Chan is lured to the wax museum on the pretext of sparring over an old case with Dr. Otto Von Brom (Michael Visaroff) on a radio broadcast arranged by Cream. Based on Von Brom's testimony, Joe Rocke had been to be executed, but Chan is convinced that Rocke was innocent. In fact, it is all a setup so that McBirney can have his revenge, but Chan already suspects it. His son Jimmy (Victor Sen Yung) sneaks into the museum to investigate (without Chan's knowledge).

When everyone gathers at the museum, Carter Lane barges in, representing Mrs. Joe Rocke. His client also sneaks in. When the principals gather around a table to reenact a scene from the Rocke case for the broadcast, Cream makes sure Chan is in the seat wired for an electrocution. However, Von Brom insists on changing seats. Museum night watchman Willie Fern is tricked into throwing the switch. The lights go out, and Von Brom dies ... but not from electricity. (Lily Latimer, Cream's assistant, had cut the wire in an attempt to keep the museum's other function a secret.) Chan finds a small puncture wound in the dead man's neck and a bamboo blowgun dart.

Chan becomes certain that "Butcher" Dagan framed Rocke, his business partner, and that he killed Von Brom as well. Dagan was supposedly murdered by McBirney, another business partner and a friend of Rocke's. With Cream having operated on Dagan, no one knows who among those gathered at the museum is him (Jimmy even suspects Mrs. Rocke). Dagan kills McBirney and makes an attempt on Chan's life, before the detective finally unmasks and captures him.

==Cast==
- Sidney Toler as Charlie Chan
- Victor Sen Yung as Jimmy Chan (as Sen Yung)
- C. Henry Gordon as Dr. Cream
- Marc Lawrence as Steve McBirney
- Joan Valerie as Lily Latimer, Cream's assistant
- Marguerite Chapman as Mary Bolton, a reporter
- Ted Osborne as Tom Agnew/"Butcher" Dagan, the radio program director and announcer
- Michael Visaroff as Dr. Otto Von Brom, a criminologist who puts his faith in scientific methods
- Hilda Vaughn as Mrs. Joe Rocke
- Charles Wagenheim as Willie Fern
- Archie Twitchell as Carter Lane, representing Mrs.
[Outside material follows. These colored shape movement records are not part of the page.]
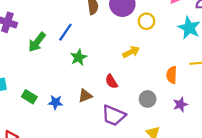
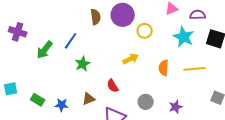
orange semicircle: (172, 75) -> (164, 68), moved

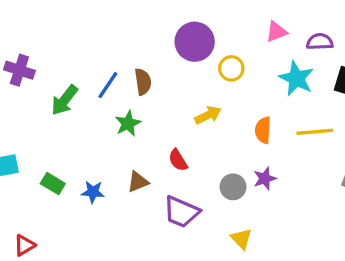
brown semicircle: (96, 17) -> (143, 82), moved
purple star: (176, 107) -> (265, 179), moved

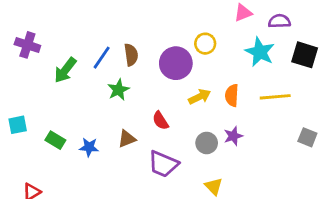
purple circle: (195, 42) -> (176, 63), moved
yellow arrow: (208, 115) -> (200, 97), moved

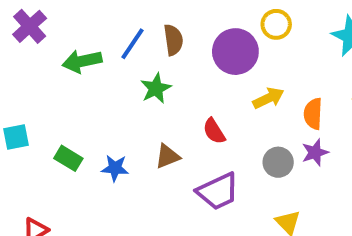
purple cross: (27, 45) -> (30, 26), turned 30
green arrow: (65, 70) -> (82, 61), turned 40
orange semicircle: (232, 95) -> (313, 114), moved
purple trapezoid: (163, 164) -> (218, 191), turned -48

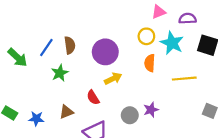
yellow circle: (276, 24) -> (146, 36), moved
green arrow: (82, 61) -> (17, 57), turned -125
yellow arrow: (268, 98) -> (113, 79), moved
orange semicircle: (313, 114) -> (150, 63), moved

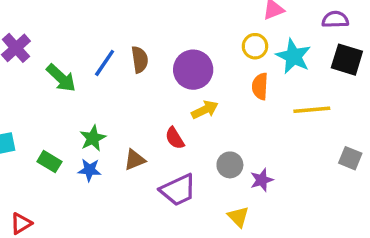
purple semicircle: (188, 19) -> (335, 19), moved
green star: (60, 73) -> (93, 138), moved
purple star: (151, 110) -> (262, 180), moved

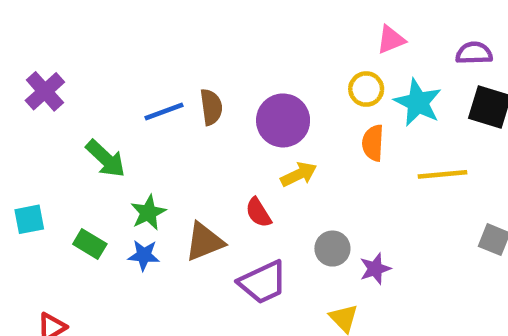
blue line: (105, 63) -> (164, 111), turned 36
green arrow: (61, 78) -> (106, 159), moved
brown triangle: (135, 160) -> (204, 242), size x1.4

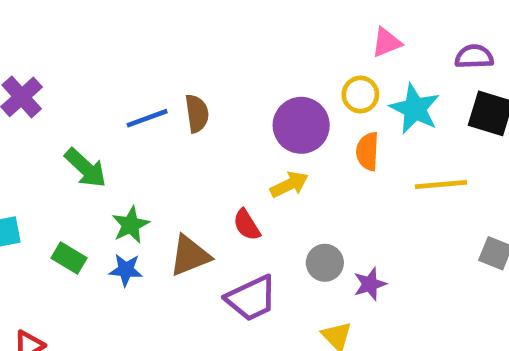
purple circle: (283, 120) -> (301, 125), moved

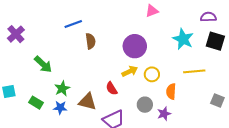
pink triangle: (386, 42) -> (152, 11), moved
yellow circle: (360, 95) -> (152, 74), moved
blue line: (147, 118) -> (73, 24), moved
orange semicircle: (367, 151) -> (171, 92), moved
brown triangle: (190, 256) -> (87, 102), turned 36

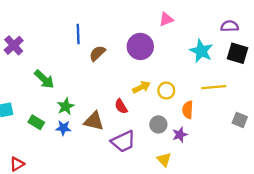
blue line: (73, 24) -> (78, 34), turned -72
brown semicircle: (90, 41) -> (97, 53), turned -126
purple circle: (135, 46) -> (140, 46), moved

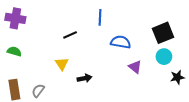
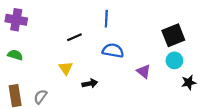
blue semicircle: (121, 42) -> (113, 51), moved

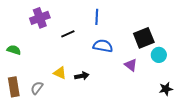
purple cross: (16, 20) -> (40, 18), moved, turned -30
black square: (173, 35) -> (144, 38), moved
yellow triangle: (66, 68) -> (60, 73), moved, turned -32
black star: (189, 82) -> (166, 89), moved

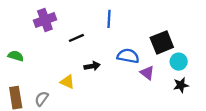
blue semicircle: (103, 46) -> (128, 56), moved
black arrow: (82, 76) -> (92, 66), moved
black star: (166, 89) -> (181, 85), moved

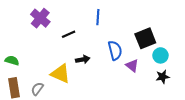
purple cross: (45, 20) -> (40, 18), turned -30
green semicircle: (16, 56) -> (12, 61), moved
blue semicircle: (128, 56) -> (115, 50), turned 66
yellow triangle: (67, 82) -> (60, 74), size x1.5

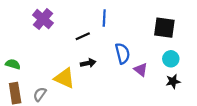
black line: (69, 34) -> (83, 36), moved
black square: (145, 38) -> (164, 28), moved, turned 30

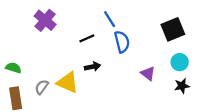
blue line: (104, 18) -> (110, 19), turned -35
black square: (164, 28) -> (173, 29), turned -30
blue semicircle: (122, 53) -> (122, 42), moved
gray semicircle: (40, 94) -> (42, 87), moved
Rocke
- Eddie Marr as Grenock, McBirney's bodyguard
- Joe King as Inspector O'Matthews
- Harold Goodwin as Edwards, the radio program's engineer

==Critical reception==
A review of the film in The New York Times described it as an "eerie lark" that "would require a more than ordinary criminal dialectician to make head or tail out of the assorted and sinister monkeyshines crowded into" the film, and added that "Taken moment to moment the film has a chilling sequence or two, but don't ask too many questions of the plot."